[Your task]:
All that should be output is the block of lines below from the line with "companies in minimizing" to the line with "help create a", both included, exactly as written.

[Available records]:

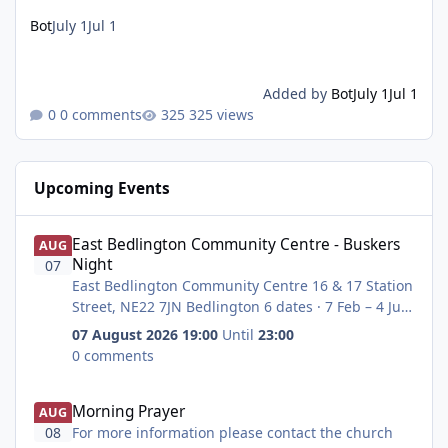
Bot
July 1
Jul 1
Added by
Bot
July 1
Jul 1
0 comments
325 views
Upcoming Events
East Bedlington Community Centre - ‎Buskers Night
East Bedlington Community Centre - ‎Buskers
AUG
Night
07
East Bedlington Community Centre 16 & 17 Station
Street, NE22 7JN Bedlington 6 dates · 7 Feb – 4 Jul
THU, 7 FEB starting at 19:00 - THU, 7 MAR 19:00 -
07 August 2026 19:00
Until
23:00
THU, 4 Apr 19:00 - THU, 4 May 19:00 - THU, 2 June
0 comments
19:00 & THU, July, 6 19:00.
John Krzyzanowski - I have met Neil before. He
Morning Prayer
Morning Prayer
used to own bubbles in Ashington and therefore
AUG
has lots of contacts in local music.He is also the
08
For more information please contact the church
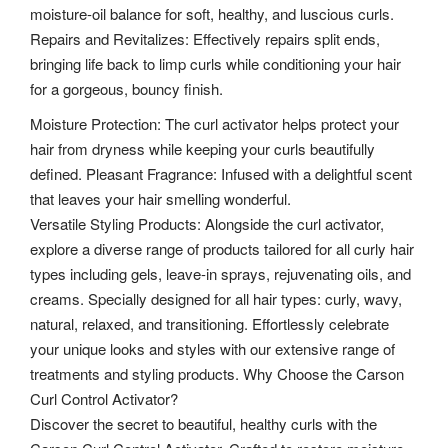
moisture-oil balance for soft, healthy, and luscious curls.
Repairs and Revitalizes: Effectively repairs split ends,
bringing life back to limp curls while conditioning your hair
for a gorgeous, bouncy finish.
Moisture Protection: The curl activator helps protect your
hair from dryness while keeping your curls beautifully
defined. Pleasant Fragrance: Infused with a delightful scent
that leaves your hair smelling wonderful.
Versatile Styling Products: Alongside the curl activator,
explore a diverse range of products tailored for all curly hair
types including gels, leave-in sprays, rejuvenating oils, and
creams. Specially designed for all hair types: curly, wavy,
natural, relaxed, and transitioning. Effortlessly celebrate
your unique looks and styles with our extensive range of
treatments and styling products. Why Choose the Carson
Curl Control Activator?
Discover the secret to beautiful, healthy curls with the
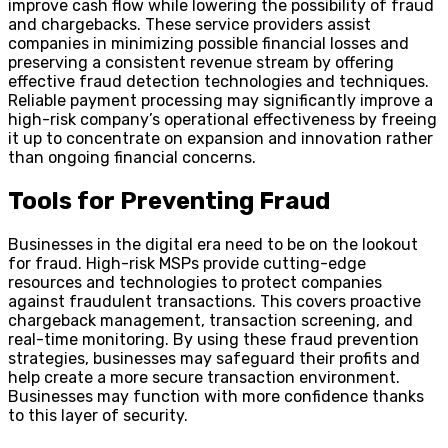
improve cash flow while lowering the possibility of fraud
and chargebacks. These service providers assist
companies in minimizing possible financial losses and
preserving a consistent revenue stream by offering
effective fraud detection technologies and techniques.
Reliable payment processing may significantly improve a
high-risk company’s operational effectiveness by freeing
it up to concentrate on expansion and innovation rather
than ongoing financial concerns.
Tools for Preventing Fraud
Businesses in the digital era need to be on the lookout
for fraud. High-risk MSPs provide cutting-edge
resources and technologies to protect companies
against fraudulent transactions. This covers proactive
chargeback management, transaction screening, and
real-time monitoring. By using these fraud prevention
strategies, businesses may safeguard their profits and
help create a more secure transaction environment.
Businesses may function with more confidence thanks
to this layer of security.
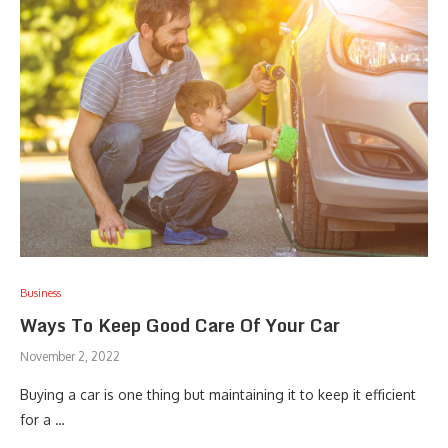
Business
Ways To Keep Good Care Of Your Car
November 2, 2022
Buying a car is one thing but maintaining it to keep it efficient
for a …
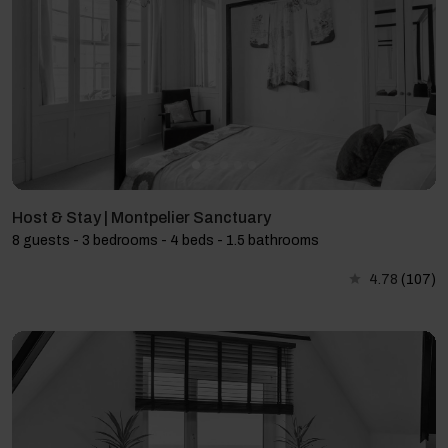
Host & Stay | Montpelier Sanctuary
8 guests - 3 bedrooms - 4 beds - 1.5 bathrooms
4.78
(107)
...
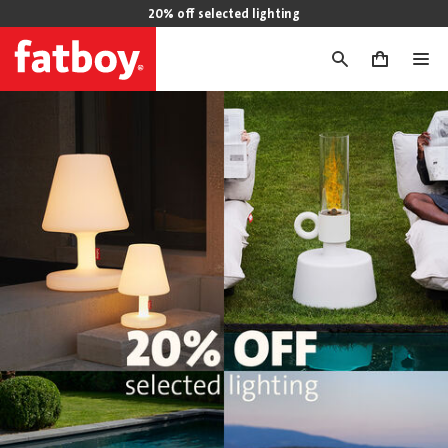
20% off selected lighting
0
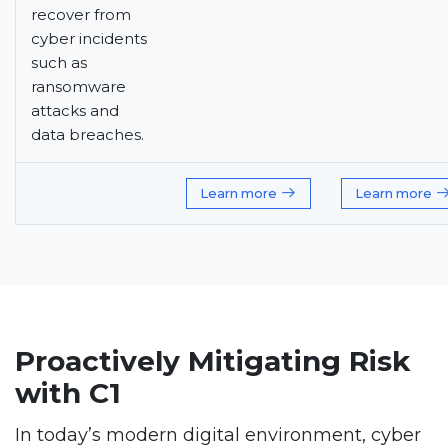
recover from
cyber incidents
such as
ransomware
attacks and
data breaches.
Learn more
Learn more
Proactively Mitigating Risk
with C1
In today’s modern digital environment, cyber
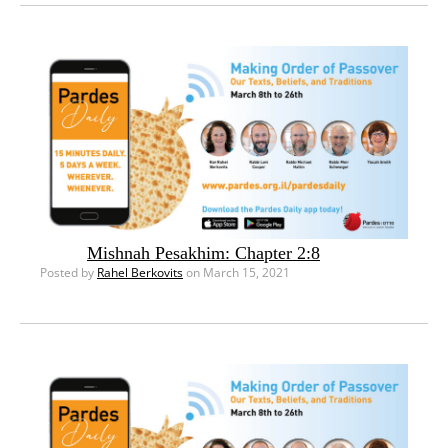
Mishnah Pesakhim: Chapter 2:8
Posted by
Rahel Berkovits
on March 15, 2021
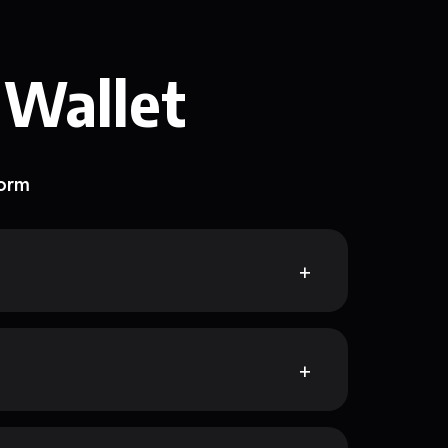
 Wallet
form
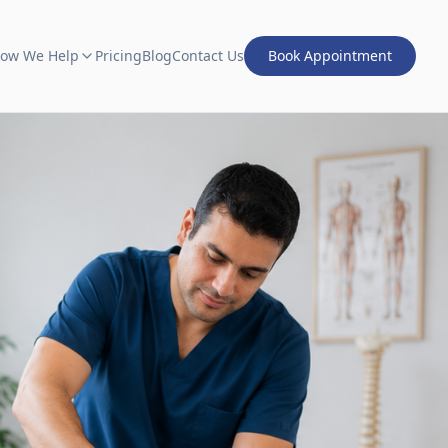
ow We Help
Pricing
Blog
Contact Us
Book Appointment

[Answer below]:
companies in minimizing possible financial losses and
preserving a consistent revenue stream by offering
effective fraud detection technologies and techniques.
Reliable payment processing may significantly improve a
high-risk company’s operational effectiveness by freeing
it up to concentrate on expansion and innovation rather
than ongoing financial concerns.
Tools for Preventing Fraud
Businesses in the digital era need to be on the lookout
for fraud. High-risk MSPs provide cutting-edge
resources and technologies to protect companies
against fraudulent transactions. This covers proactive
chargeback management, transaction screening, and
real-time monitoring. By using these fraud prevention
strategies, businesses may safeguard their profits and
help create a more secure transaction environment.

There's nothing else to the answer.